Work required
Would it be possible to write out each entry below exactly, without the pictures?

───── Study material

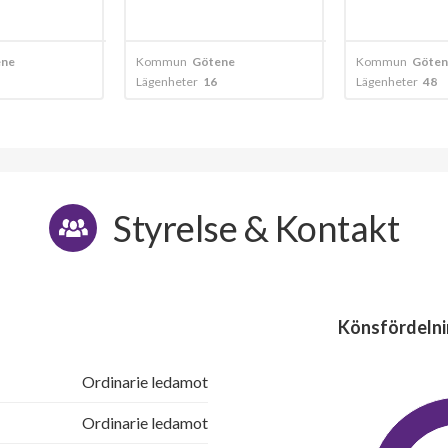
ene
Kommun
Götene
Kommun
Göten
Lägenheter
16
Lägenheter
48
Styrelse & Kontakt
Könsfördelni
Ordinarie ledamot
Ordinarie ledamot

──────────

Solved exercise
ene
Kommun
Götene
Kommun
Göten
Lägenheter
16
Lägenheter
48
Styrelse & Kontakt
Könsfördelni
Ordinarie ledamot
Ordinarie ledamot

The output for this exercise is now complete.